_PROBLEM REQUIREMENTS_
The data is to be repeated exactly, with the images removed.

:: SOURCE MATERIAL

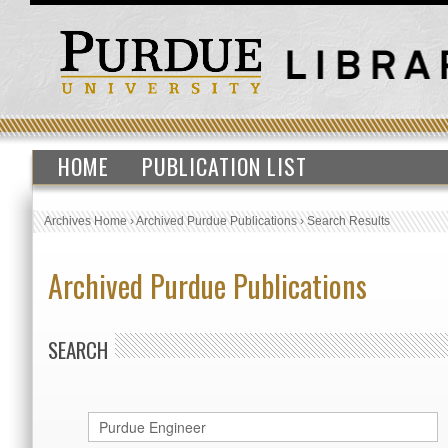
HOME
PUBLICATION LIST
Archives Home
›
Archived Purdue Publications
›
Search Results
Archived Purdue Publications
SEARCH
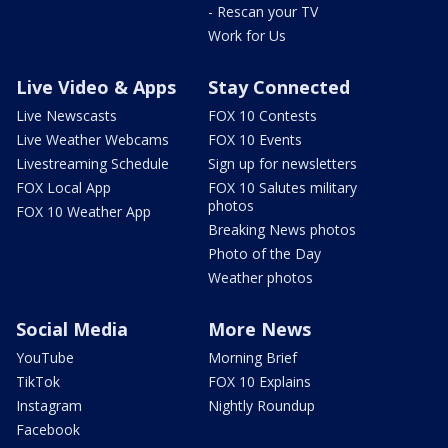
- Rescan your TV
Work for Us
Live Video & Apps
Stay Connected
Live Newscasts
FOX 10 Contests
Live Weather Webcams
FOX 10 Events
Livestreaming Schedule
Sign up for newsletters
FOX Local App
FOX 10 Salutes military
photos
FOX 10 Weather App
Breaking News photos
Photo of the Day
Weather photos
Social Media
More News
YouTube
Morning Brief
TikTok
FOX 10 Explains
Instagram
Nightly Roundup
Facebook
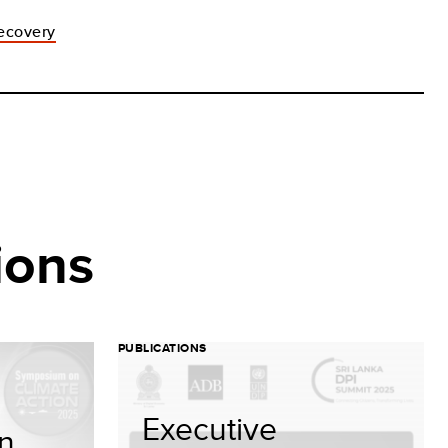
recovery
ions
PUBLICATIONS
Executive
on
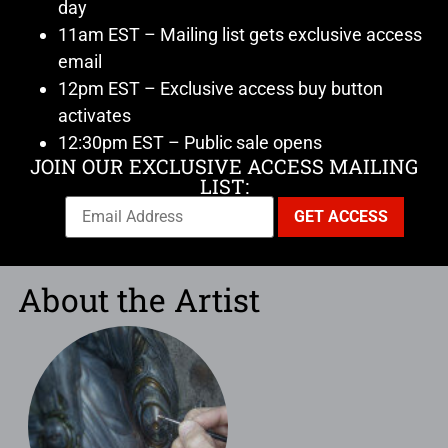
day
11am EST – Mailing list gets exclusive access
email
12pm EST – Exclusive access buy button
activates
12:30pm EST – Public sale opens
JOIN OUR EXCLUSIVE ACCESS MAILING
LIST:
About the Artist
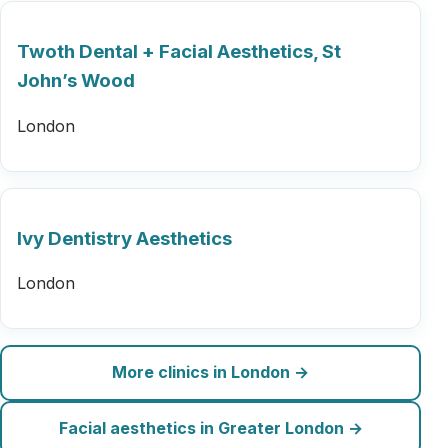
Twoth Dental + Facial Aesthetics, St
John’s Wood
London
Ivy Dentistry Aesthetics
London
More clinics in London →
Facial aesthetics in Greater London →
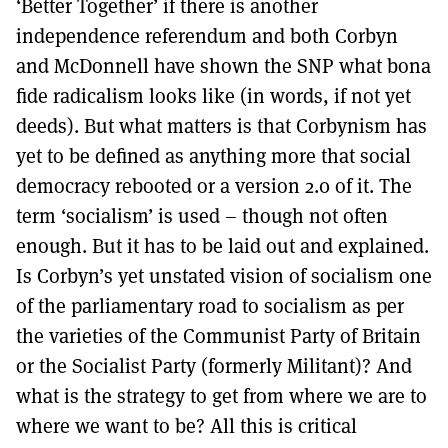
‘Better Together’ if there is another
independence referendum and both Corbyn
and McDonnell have shown the SNP what bona
fide radicalism looks like (in words, if not yet
deeds). But what matters is that Corbynism has
yet to be defined as anything more that social
democracy rebooted or a version 2.0 of it. The
term ‘socialism’ is used – though not often
enough. But it has to be laid out and explained.
Is Corbyn’s yet unstated vision of socialism one
of the parliamentary road to socialism as per
the varieties of the Communist Party of Britain
or the Socialist Party (formerly Militant)? And
what is the strategy to get from where we are to
where we want to be? All this is critical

::::

_PROBLEM SOLUTION_
HOME
PUBLICATION LIST
Archives Home
›
Archived Purdue Publications
›
Search Results
Archived Purdue Publications
SEARCH
- Rescan your TV
Work for Us
Live Video & Apps
Stay Connected
Live Newscasts
FOX 10 Contests
Live Weather Webcams
FOX 10 Events
Livestreaming Schedule
Sign up for newsletters
FOX Local App
FOX 10 Salutes military
photos
FOX 10 Weather App
Breaking News photos
Photo of the Day
Weather photos
Social Media
More News
YouTube
Morning Brief
TikTok
FOX 10 Explains
Instagram
Nightly Roundup
Facebook
recovery
ions
PUBLICATIONS
Executive
on
day
11am EST – Mailing list gets exclusive access
email
12pm EST – Exclusive access buy button
activates
12:30pm EST – Public sale opens
JOIN OUR EXCLUSIVE ACCESS MAILING
LIST:
About the Artist
Twoth Dental + Facial Aesthetics, St
John’s Wood
London
Ivy Dentistry Aesthetics
London
More clinics in London →
Facial aesthetics in Greater London →
‘Better Together’ if there is another
independence referendum and both Corbyn
and McDonnell have shown the SNP what bona
fide radicalism looks like (in words, if not yet
deeds). But what matters is that Corbynism has
yet to be defined as anything more that social
democracy rebooted or a version 2.0 of it. The
term ‘socialism’ is used – though not often
enough. But it has to be laid out and explained.
Is Corbyn’s yet unstated vision of socialism one
of the parliamentary road to socialism as per
the varieties of the Communist Party of Britain
or the Socialist Party (formerly Militant)? And
what is the strategy to get from where we are to
where we want to be? All this is critical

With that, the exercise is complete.